One of the more gratifying aspects of birding is the way even familiar species find ways to surprise you. Common birds turn up in new settings at new times, or do things you’ve never seen them do before. Despite a good half-century of experience with the birds of Eastern Massachusetts, I can’t spend a single day in the field without seeing something new.
A good example came up about a week ago, involving a hermit thrush I encountered at the Nature Conservancy’s Hoft Farm Preserve in West Tisbury. While never exactly a common bird on Martha’s Vineyard, the hermit thrush is a regularly occurring one, especially during fall migration and into the early winter. I probably run into two dozen or so in the course of a year, sometimes just getting a glimpse or even just hearing a call note, but sometimes getting a chance to watch one of these birds at length.
Like any species, the hermit thrush is capable of a certain amount of flexibility in its behavior; to survive, any animal needs to have some capacity for creativity programmed into its repertoire. But I’d consider the hermit thrush to be, in general, a bird of strong preferences and predictable behavior. As migrants or wintering birds, they like shrubby thickets, preferably damp ones. And they feed mainly on berries found in those same thickets, or on small invertebrates gleaned mainly on the ground, uncovered by the bird as its digs and scrapes in the leaf litter. You rarely see one foraging far from the confines of a thicket or a woodland.
This particular bird at the Hoft Farm, though, broke that pattern from the start. When I first spotted it, it was hopping along in short grass, a good 50 feet from the edge of the woods. The sun was out, the weather was mild, and the hunting was good: Every few hops, the bird zeroed in on some unfortunate bug or spider, deftly grabbing and swallowing it.
While the open setting was a bit odd, the basic strategy wasn’t that unusual, so I wasn’t too surprised. I enjoyed the chance to watch one of these secretive birds in bright light and away from cover. But then it pulled an elegant stunt, one I’d never before observed.
The decommissioned native plant nursery at Hoft Farm still has a number of fence posts standing, and it also incorporates a few modest saplings of oak or pitch pine. The hermit thrush flew deliberately to the top of one of the fence posts, scanned the ground in a full circle around its perch, and after a few seconds sighted some prey item in the grass, and dropped onto it like a stooping hawk.
It repeated the process a couple more times, then flew to the top of a small oak sapling, where it did the same thing.
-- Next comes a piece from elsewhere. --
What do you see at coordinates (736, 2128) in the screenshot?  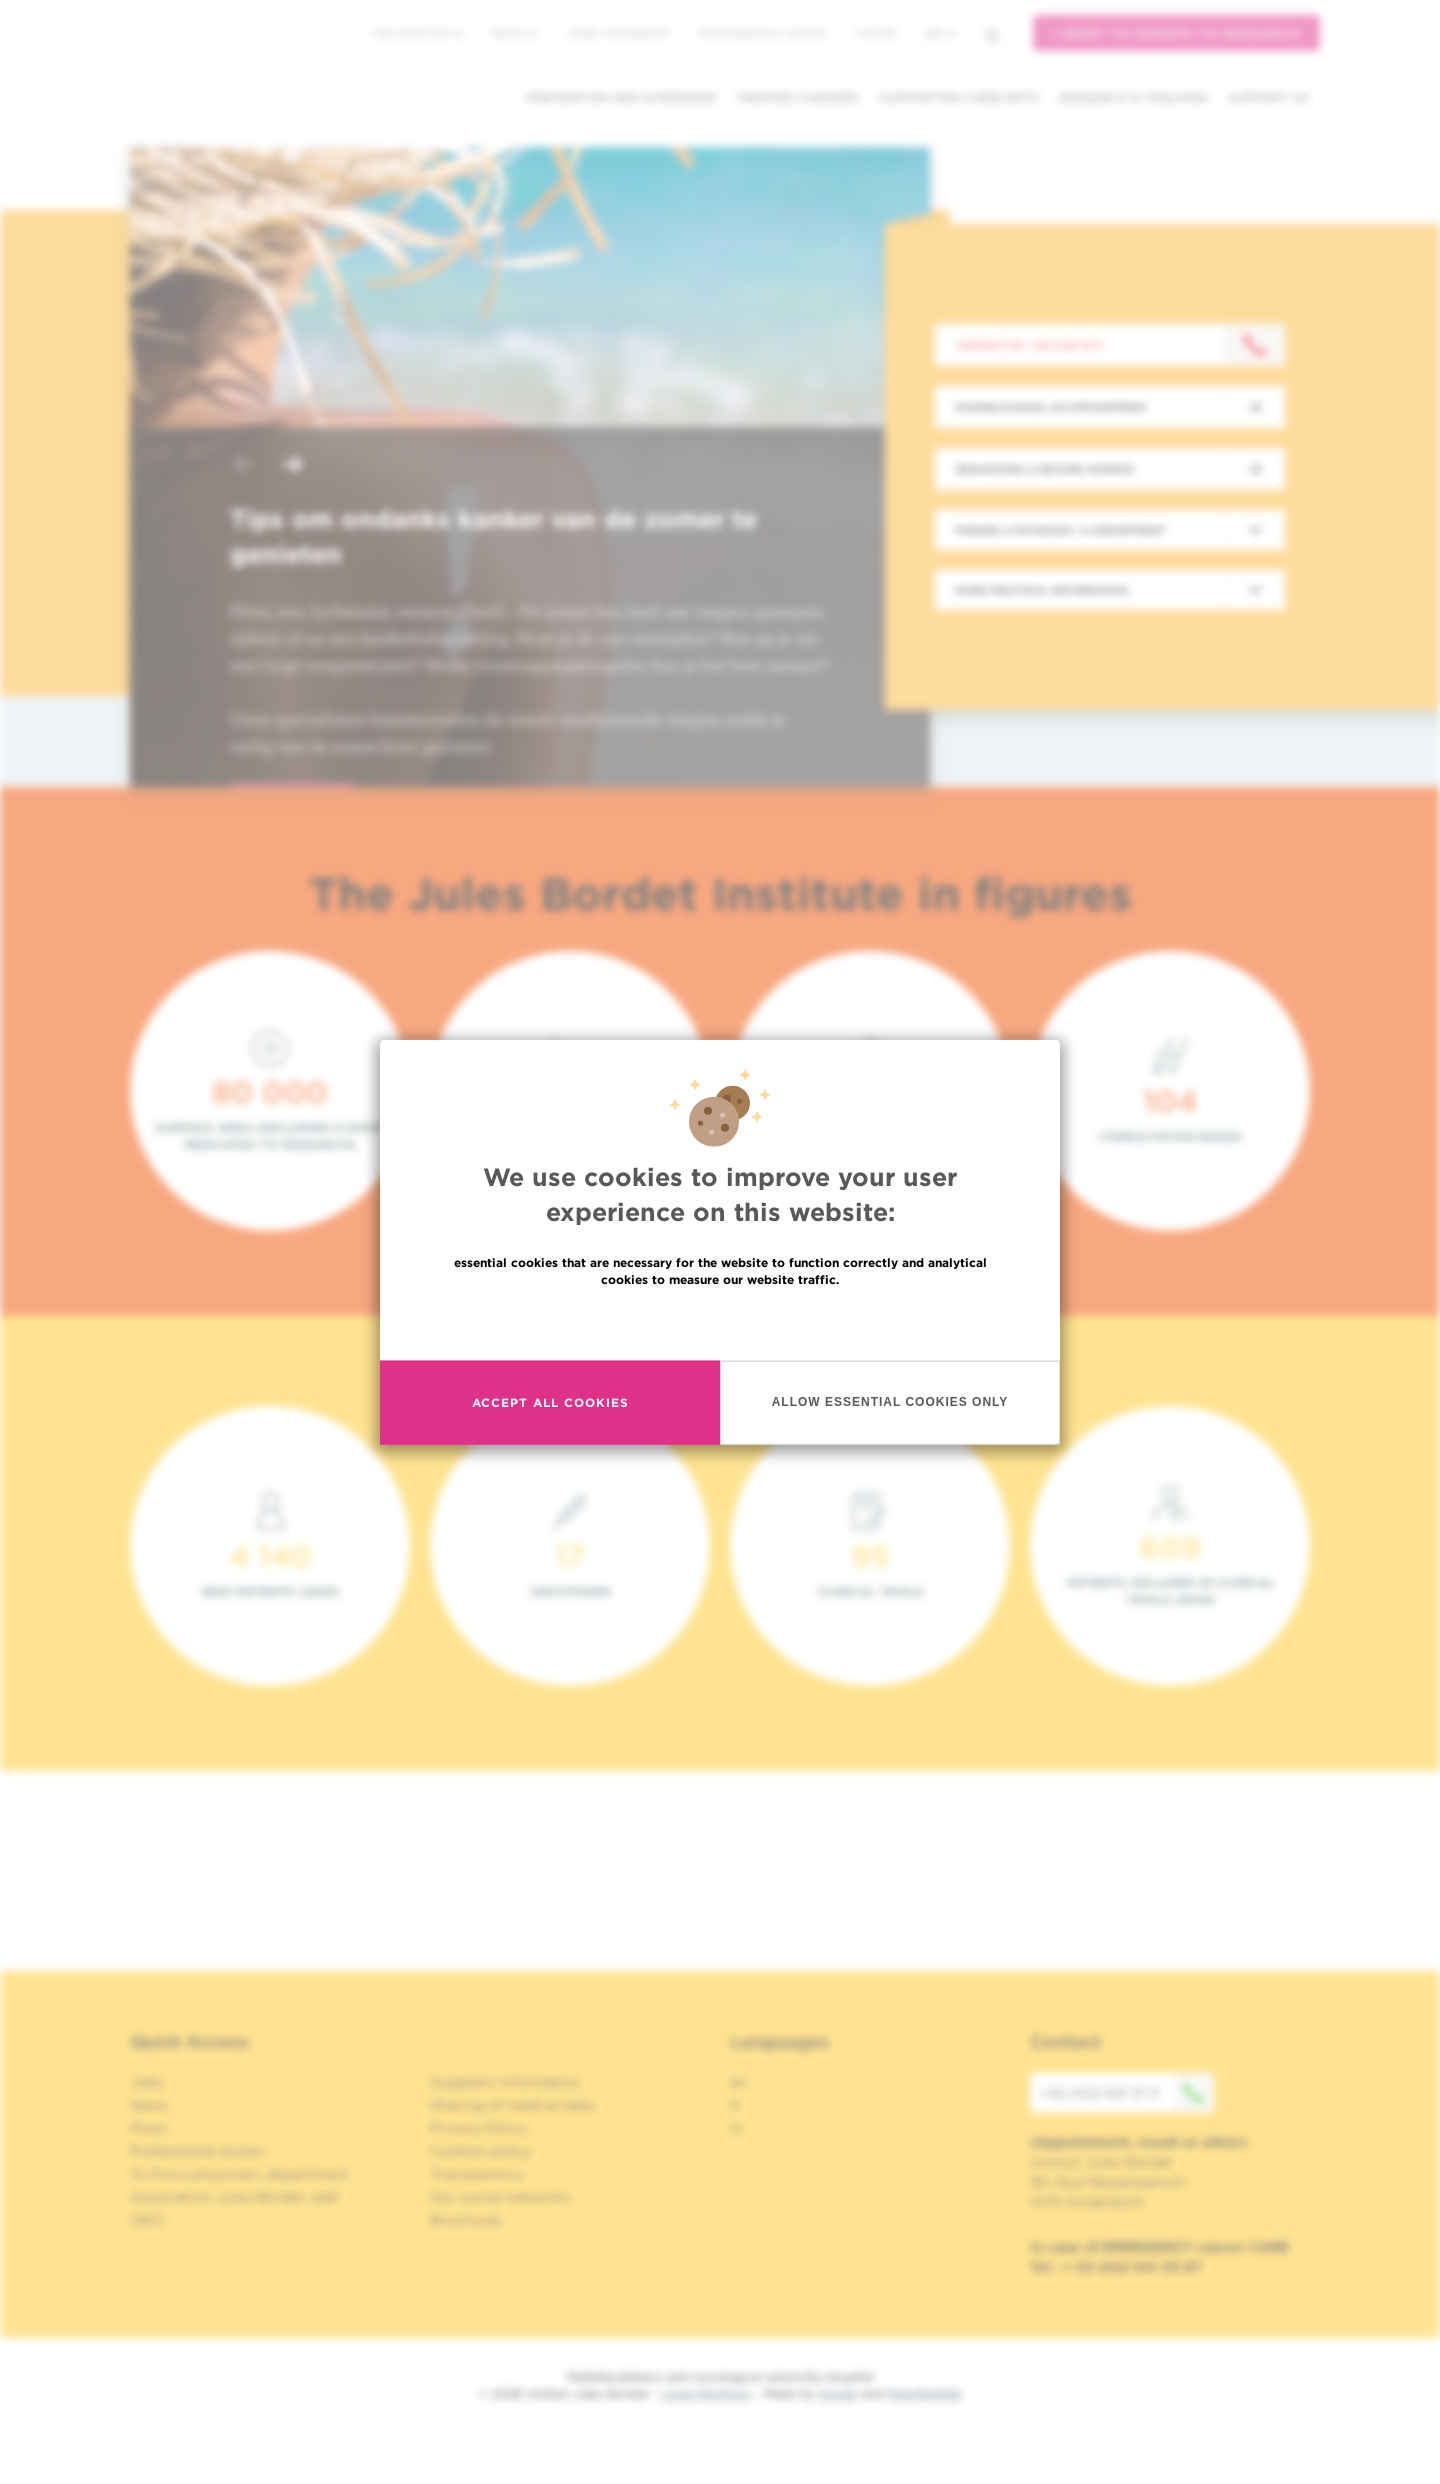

I followed the bird for about 10 minutes as it worked its way around the nursery area, moving from exposed perch to exposed perch, scanning for and then pouncing on prey. I’ve never seen a hermit thrush hunt like this, and can’t recall seeing a member of this species spend even a fraction of that much time out in the open.
Perch-hunting like this, however, is a standard hunting method — perhaps the most characteristic means of foraging — of the Eastern bluebird. Indeed, before noticing the hermit thrush, I had been watching a bluebird engaged in precisely the same behavior, even using some of the same perches the hermit thrush visited.
There’s no way to tell what was really going on. What I observed is certainly consistent with the idea that the thrush learned a foraging tactic by imitating the local bluebirds. Perhaps it invented the move on its own. Perhaps perch-hunting in a wide-open field is a normal part of the hermit thrush repertoire, and I just haven’t happened to witness or read about it in the past. But whatever the full story was, I had the pleasure of watching something I’d never seen across 50 years of birding, and hundreds of hermit thrushes.
I guess I shouldn’t have been surprised to witness this seemingly innovative behavior. I know that hermit thrushes are quite flexible in their diets: I’ve seen one catch and eat a salamander, and published accounts of this bird’s behavior suggest that a hermit thrush taking such comparatively big game is not rare. Once or twice I’ve seen a hermit thrush hawk an insect out of the air, sallying outward off a perch to snap up its prey like a flycatcher.
But the experience was one of those times when I’ve had to question how much I really know about the birds I watch. Do hermit thrushes do this often? Are they capable of learning new behaviors by observing other species? What other surprises are they capable of? The more I learn, the less I know.